H&E staining revealed larger myofibers in GM2 compared to XH. Metabolomics identified 254 differential metabolites between GM2 and XH, with pathways enriched in amino acid biosynthesis and neuroactive ligand-receptor interaction. Transcriptomics identified 1766 DEGs, with GO terms enriched in multicellular organismal processes and KEGG pathways in neuroactive ligand-receptor interaction. Metabolite-gene network analysis revealed PPM1J as a top candidate gene. PPM1J overexpression increased the proportion of small myofibers, while knockdown increased the proportion of large myofibers. PPM1J overexpression improved meat quality (reduced shear force, increased WHC, increased IMF), while knockdown had the opposite effect. Metabolomic analysis of PPM1J knockdown muscle revealed differential metabolites, particularly in lipids and lipid-like molecules. Phosphoproteomic analysis identified 3372 phosphosites, with significant changes in phosphopeptides associated with actin binding and muscle development. Co-enrichment analysis of differential metabolites and DAPs highlighted pathways like fructose and mannose metabolism. Specifically, PPM1J knockdown-induced phosphorylation of MYLK4, AAK1, and SYNPO2L correlated with 1-stearoyl-2-docosahexaenoyl-sn-glycero-3-phosphocholine content, while DUSP27 and DD12 phosphorylation negatively correlated with 1-O-hexadecyl-2-O-(5Z,8Z,11Z,14Z,17Z-eicosapentaenoyl)-sn-glyceryl-3-phosphorylcholine content.

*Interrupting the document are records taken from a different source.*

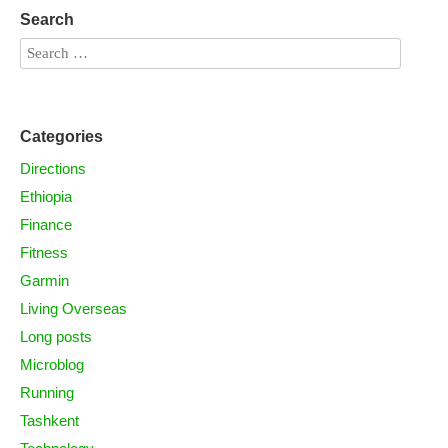
Search
Categories
Directions
Ethiopia
Finance
Fitness
Garmin
Living Overseas
Long posts
Microblog
Running
Tashkent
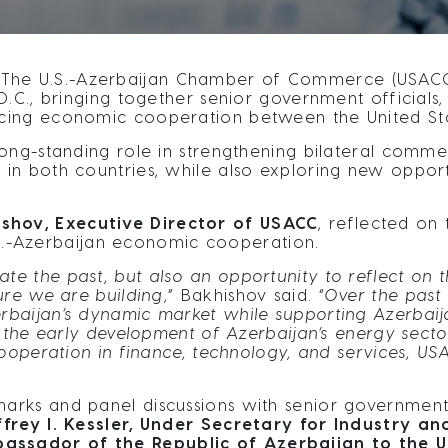
The U.S.-Azerbaijan Chamber of Commerce (USACC)
.C., bringing together senior government officials,
cing economic cooperation between the United Sta
ong-standing role in strengthening bilateral commer
n both countries, while also exploring new opportu
shov, Executive Director of USACC
, reflected on
U.S.-Azerbaijan economic cooperation.
ate the past, but also an opportunity to reflect on
ure we are building
,” Bakhishov said. “
Over the past
aijan’s dynamic market while supporting Azerbaijan
m the early development of Azerbaijan’s energy secto
cooperation in finance, technology, and services, U
rks and panel discussions with senior government o
ffrey I. Kessler, Under Secretary for Industry a
sador of the Republic of Azerbaijan to the Unit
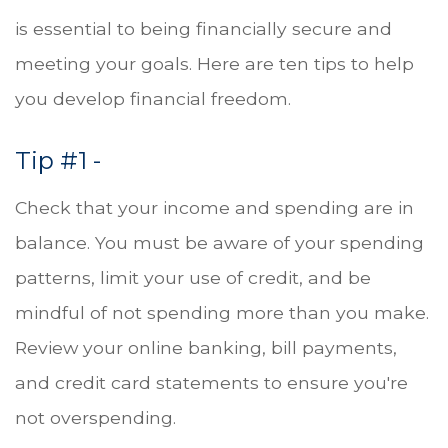
is essential to being financially secure and
meeting your goals. Here are ten tips to help
you develop financial freedom.
Tip #1 -
Check that your income and spending are in
balance. You must be aware of your spending
patterns, limit your use of credit, and be
mindful of not spending more than you make.
Review your online banking, bill payments,
and credit card statements to ensure you're
not overspending.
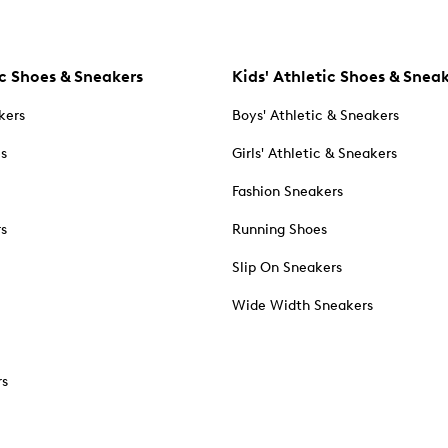
c Shoes & Sneakers
Kids' Athletic Shoes & Snea
kers
Boys' Athletic & Sneakers
es
Girls' Athletic & Sneakers
Fashion Sneakers
rs
Running Shoes
Slip On Sneakers
Wide Width Sneakers
rs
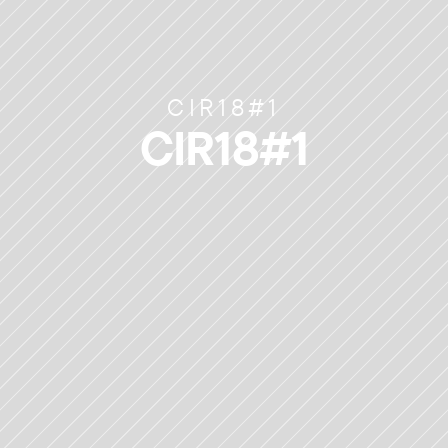
CIR18#1
CIR18#1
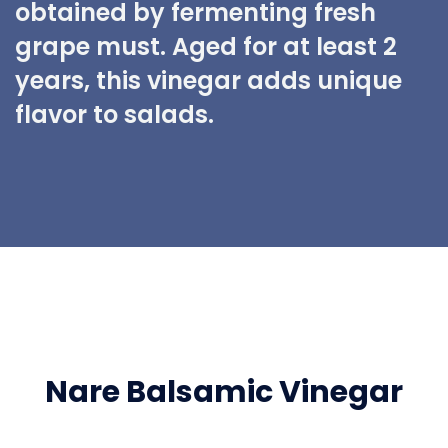
obtained by fermenting fresh
grape must. Aged for at least 2
years, this vinegar adds unique
flavor to salads.
Nare Balsamic Vinegar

This study demonstrates that PPM1J plays a significant role in regulating broiler meat quality and glycerophospholipid composition. The findings support the hypothesis that PPM1J affects meat flavor through its regulation of protein dephosphorylation. The observed changes in myofiber size, meat quality traits, and glycerophospholipid composition upon PPM1J manipulation highlight its crucial role in muscle development and meat quality. The integration of metabolomics and phosphoproteomics revealed a complex interplay of metabolites and phosphorylated proteins, providing a more comprehensive understanding of PPM1J's molecular mechanism. The specific correlations between PPM1J-regulated phosphorylation events and glycerophospholipid content suggest a direct link between PPM1J activity and intramuscular fat composition, which strongly influences meat flavor and tenderness. The study’s findings have implications for improving broiler meat quality through targeted genetic manipulation or dietary strategies.

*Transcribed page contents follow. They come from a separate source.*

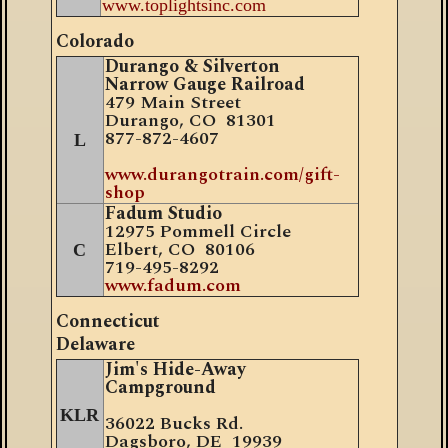
www.toplightsinc.com
Colorado
Durango & Silverton
Narrow Gauge Railroad
479 Main Street
Durango, CO 81301
877
-
872-4607
L
www.durangotrain.com/gift-
shop
Fadum Studio
12975 Pommell Circle
Elbert, CO 80106
C
719-495-8292
www.fadum.com
Connecticut
Delaware
Jim's Hide-Away
Campground
KLR
36022 Bucks Rd.
Dagsboro, DE 19939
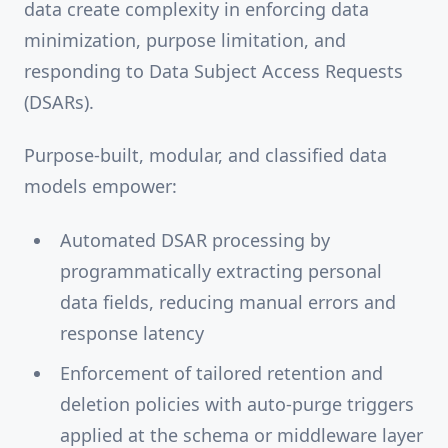
data create complexity in enforcing data
minimization, purpose limitation, and
responding to Data Subject Access Requests
(DSARs).
Purpose-built, modular, and classified data
models empower:
Automated DSAR processing by
programmatically extracting personal
data fields, reducing manual errors and
response latency
Enforcement of tailored retention and
deletion policies with auto-purge triggers
applied at the schema or middleware layer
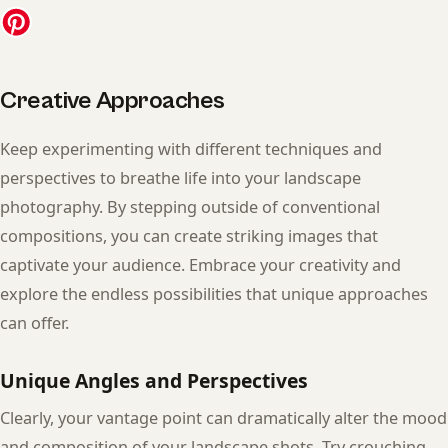
Creative Approaches
Keep experimenting with different techniques and
perspectives to breathe life into your landscape
photography. By stepping outside of conventional
compositions, you can create striking images that
captivate your audience. Embrace your creativity and
explore the endless possibilities that unique approaches
can offer.
Unique Angles and Perspectives
Clearly, your vantage point can dramatically alter the mood
and composition of your landscape shots. Try crouching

This study establishes PPM1J as a key regulator of broiler meat quality and glycerophospholipid composition, acting via protein dephosphorylation. The integration of metabolomics, transcriptomics, and phosphoproteomics provides a comprehensive understanding of its molecular mechanism. Future research could focus on identifying the specific downstream targets of PPM1J and exploring potential strategies for manipulating PPM1J expression to enhance meat quality.

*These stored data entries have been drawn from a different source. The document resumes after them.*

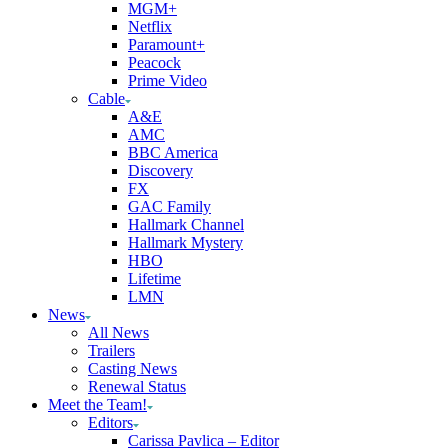
MGM+
Netflix
Paramount+
Peacock
Prime Video
Cable
A&E
AMC
BBC America
Discovery
FX
GAC Family
Hallmark Channel
Hallmark Mystery
HBO
Lifetime
LMN
News
All News
Trailers
Casting News
Renewal Status
Meet the Team!
Editors
Carissa Pavlica – Editor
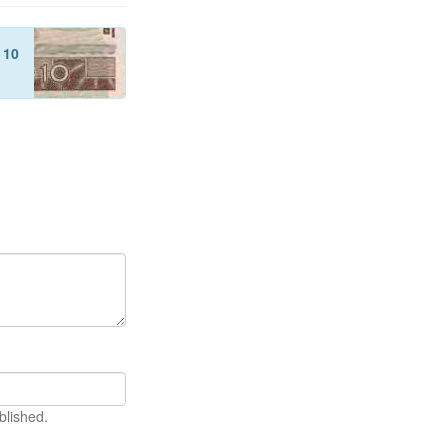
f
10
blished.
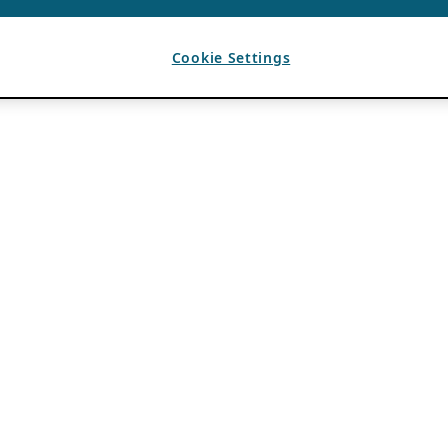
Cookie Settings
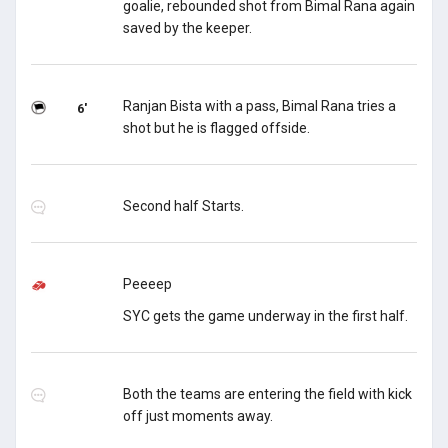
goalie, rebounded shot from Bimal Rana again
saved by the keeper.
Ranjan Bista with a pass, Bimal Rana tries a
6'
shot but he is flagged offside.
Second half Starts.
Peeeep
SYC gets the game underway in the first half.
Both the teams are entering the field with kick
off just moments away.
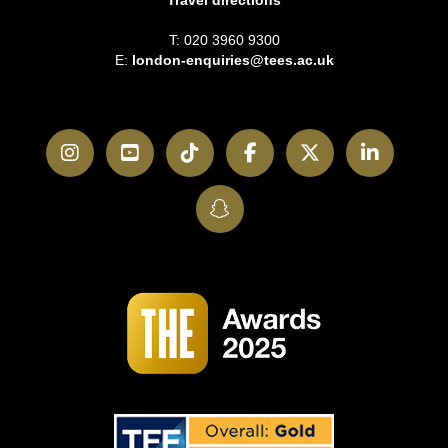
Travel directions
T: 020 3960 9300
E:
london-enquiries@tees.ac.uk
Instagram
YouTube
TikTok
Facebook
Twitter
LinkedI
SnapChat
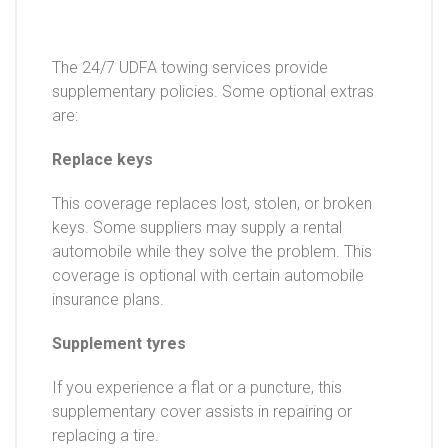
The 24/7 UDFA towing services provide
supplementary policies. Some optional extras
are:
Replace keys
This coverage replaces lost, stolen, or broken
keys. Some suppliers may supply a rental
automobile while they solve the problem. This
coverage is optional with certain automobile
insurance plans.
Supplement tyres
If you experience a flat or a puncture, this
supplementary cover assists in repairing or
replacing a tire.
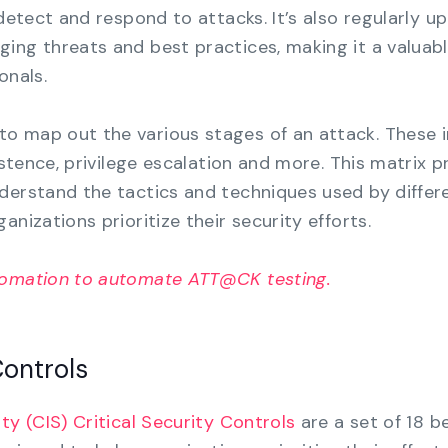
 detect and respond to attacks. It’s also regularly u
ing threats and best practices, making it a valuab
onals.
to map out the various stages of an attack. These 
sistence, privilege escalation and more. This matrix p
derstand the tactics and techniques used by differ
anizations prioritize their security efforts.
tomation to automate ATT@CK testing.
Controls
ty (CIS) Critical Security Controls
are a set of 18 b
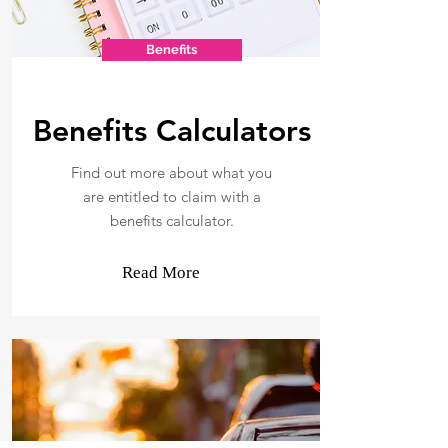
Benefits
Benefits Calculators
Find out more about what you
are entitled to claim with a
benefits calculator.
Read More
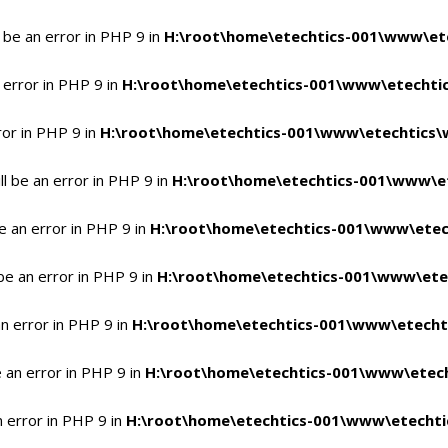
 be an error in PHP 9 in
H:\root\home\etechtics-001\www\ete
 error in PHP 9 in
H:\root\home\etechtics-001\www\etechtic
ror in PHP 9 in
H:\root\home\etechtics-001\www\etechtics\
l be an error in PHP 9 in
H:\root\home\etechtics-001\www\et
e an error in PHP 9 in
H:\root\home\etechtics-001\www\etec
be an error in PHP 9 in
H:\root\home\etechtics-001\www\ete
n error in PHP 9 in
H:\root\home\etechtics-001\www\etecht
 an error in PHP 9 in
H:\root\home\etechtics-001\www\etech
n error in PHP 9 in
H:\root\home\etechtics-001\www\etechti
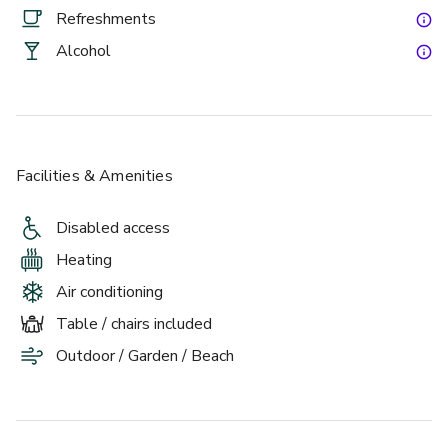
£
From £6/person
Refreshments
up to 20 standing
Alcohol
The Atrium
Facilities & Amenities
Disabled access
Heating
Air conditioning
£
Table / chairs included
From £6/person
up to 30 standing
Outdoor / Garden / Beach
The Gallery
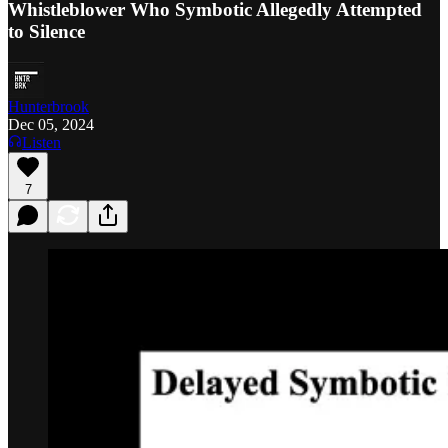
Whistleblower Who Symbotic Allegedly Attempted
to Silence
Hunterbrook
Dec 05, 2024
Listen
7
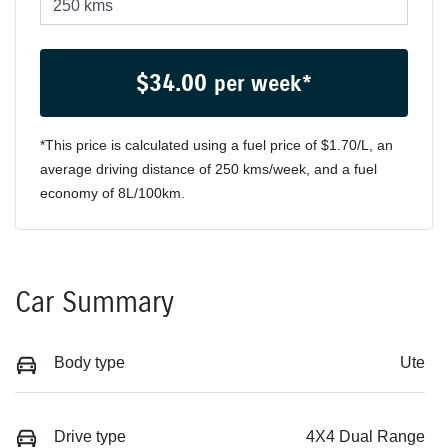
$
34.00
per week*
*This price is calculated using a fuel price of $
1.70
/L, an
average driving distance of
250 kms
/week, and a fuel
economy of
8
L/100km.
Car Summary
Body type
Ute
Drive type
4X4 Dual Range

The study focused on two specific broiler breeds, limiting the generalizability of the findings to other breeds. Further studies are needed to validate these findings in a wider range of broiler types. The study primarily focused on breast muscle; investigating other muscle types might reveal additional insights into PPM1J's role. The relatively small sample size could influence the statistical power of some of the analyses.